Task goal:
With the pictures left out, set down the line containing "mask_h, instance_id, label." and each line after it to the end of the material, exactly as written.

Supplied records:
※
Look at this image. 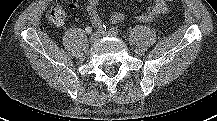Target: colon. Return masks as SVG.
<instances>
[{
  "label": "colon",
  "instance_id": "1",
  "mask_svg": "<svg viewBox=\"0 0 217 121\" xmlns=\"http://www.w3.org/2000/svg\"><path fill=\"white\" fill-rule=\"evenodd\" d=\"M168 2H176L177 0H167ZM47 18L50 23L55 26H62L66 22L67 10L63 5L53 6L47 15Z\"/></svg>",
  "mask_w": 217,
  "mask_h": 121
}]
</instances>
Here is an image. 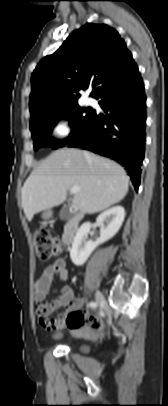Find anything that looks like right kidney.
I'll return each instance as SVG.
<instances>
[{"instance_id":"obj_1","label":"right kidney","mask_w":168,"mask_h":406,"mask_svg":"<svg viewBox=\"0 0 168 406\" xmlns=\"http://www.w3.org/2000/svg\"><path fill=\"white\" fill-rule=\"evenodd\" d=\"M125 218L122 206H115L101 213L97 218L100 226V237L96 241H87L91 224L84 223L77 231L70 250V258L76 266H82L91 253L104 242L111 239L119 231ZM105 223L107 225H105Z\"/></svg>"}]
</instances>
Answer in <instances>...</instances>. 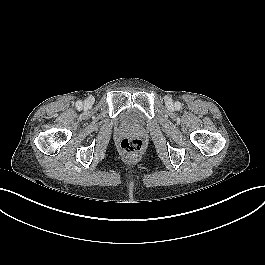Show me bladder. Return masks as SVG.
<instances>
[{"mask_svg": "<svg viewBox=\"0 0 265 265\" xmlns=\"http://www.w3.org/2000/svg\"><path fill=\"white\" fill-rule=\"evenodd\" d=\"M142 118V113L134 107L125 108L120 114L121 121L130 127L139 125Z\"/></svg>", "mask_w": 265, "mask_h": 265, "instance_id": "1", "label": "bladder"}]
</instances>
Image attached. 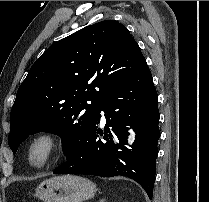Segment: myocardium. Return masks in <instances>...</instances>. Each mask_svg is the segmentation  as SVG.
<instances>
[{
  "label": "myocardium",
  "instance_id": "myocardium-1",
  "mask_svg": "<svg viewBox=\"0 0 209 202\" xmlns=\"http://www.w3.org/2000/svg\"><path fill=\"white\" fill-rule=\"evenodd\" d=\"M60 148L61 140L57 132L50 129L38 131L28 142V161L35 168H44L58 155ZM38 151L41 152L40 157L36 156Z\"/></svg>",
  "mask_w": 209,
  "mask_h": 202
}]
</instances>
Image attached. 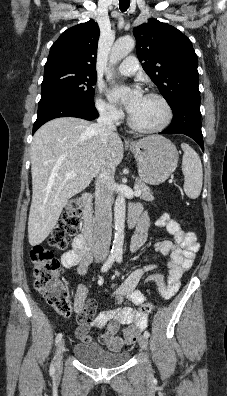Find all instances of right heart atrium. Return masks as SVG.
Masks as SVG:
<instances>
[{
  "instance_id": "obj_1",
  "label": "right heart atrium",
  "mask_w": 227,
  "mask_h": 396,
  "mask_svg": "<svg viewBox=\"0 0 227 396\" xmlns=\"http://www.w3.org/2000/svg\"><path fill=\"white\" fill-rule=\"evenodd\" d=\"M96 108L98 113L105 119L111 122H118L123 117V113L115 105L106 101L99 91V95L96 99Z\"/></svg>"
}]
</instances>
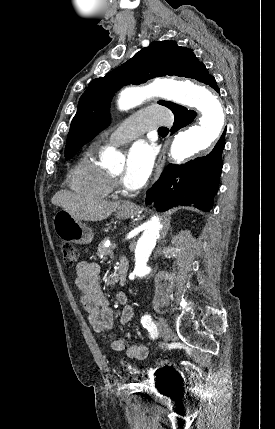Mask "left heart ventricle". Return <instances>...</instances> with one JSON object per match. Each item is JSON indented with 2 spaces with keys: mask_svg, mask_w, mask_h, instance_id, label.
I'll return each mask as SVG.
<instances>
[{
  "mask_svg": "<svg viewBox=\"0 0 275 429\" xmlns=\"http://www.w3.org/2000/svg\"><path fill=\"white\" fill-rule=\"evenodd\" d=\"M124 173V166L120 165L117 168H115L114 170H112V174L118 178H121L123 176Z\"/></svg>",
  "mask_w": 275,
  "mask_h": 429,
  "instance_id": "b2bd125f",
  "label": "left heart ventricle"
}]
</instances>
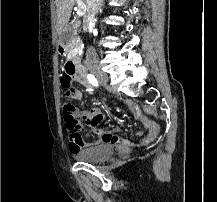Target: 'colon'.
Returning a JSON list of instances; mask_svg holds the SVG:
<instances>
[{
	"mask_svg": "<svg viewBox=\"0 0 217 202\" xmlns=\"http://www.w3.org/2000/svg\"><path fill=\"white\" fill-rule=\"evenodd\" d=\"M60 96H63L62 99V109L61 117H64L65 122L67 124V128L71 131H77L80 129V125L78 121L74 117V107L73 105L68 102L69 96L72 95L71 91H60Z\"/></svg>",
	"mask_w": 217,
	"mask_h": 202,
	"instance_id": "obj_1",
	"label": "colon"
}]
</instances>
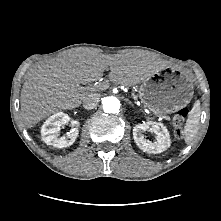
※
Exercise response:
Mask "left heart ventricle". Return <instances>...</instances> with one JSON object per match. Each item is JSON indented with 2 spaces with keys: mask_svg, mask_w, mask_h, instance_id, label.
I'll return each mask as SVG.
<instances>
[{
  "mask_svg": "<svg viewBox=\"0 0 275 429\" xmlns=\"http://www.w3.org/2000/svg\"><path fill=\"white\" fill-rule=\"evenodd\" d=\"M124 173V166L120 165L117 168H115L114 170H112V174L118 178H121L123 176Z\"/></svg>",
  "mask_w": 275,
  "mask_h": 429,
  "instance_id": "b2bd125f",
  "label": "left heart ventricle"
}]
</instances>
Target: 'colon'.
Returning a JSON list of instances; mask_svg holds the SVG:
<instances>
[{
	"mask_svg": "<svg viewBox=\"0 0 217 202\" xmlns=\"http://www.w3.org/2000/svg\"><path fill=\"white\" fill-rule=\"evenodd\" d=\"M60 96H63L62 99V109L61 117H64L65 122L67 124V128L71 131H77L80 129V125L78 121L74 117V107L73 105L68 102L69 96L72 95L71 91H60Z\"/></svg>",
	"mask_w": 217,
	"mask_h": 202,
	"instance_id": "obj_1",
	"label": "colon"
}]
</instances>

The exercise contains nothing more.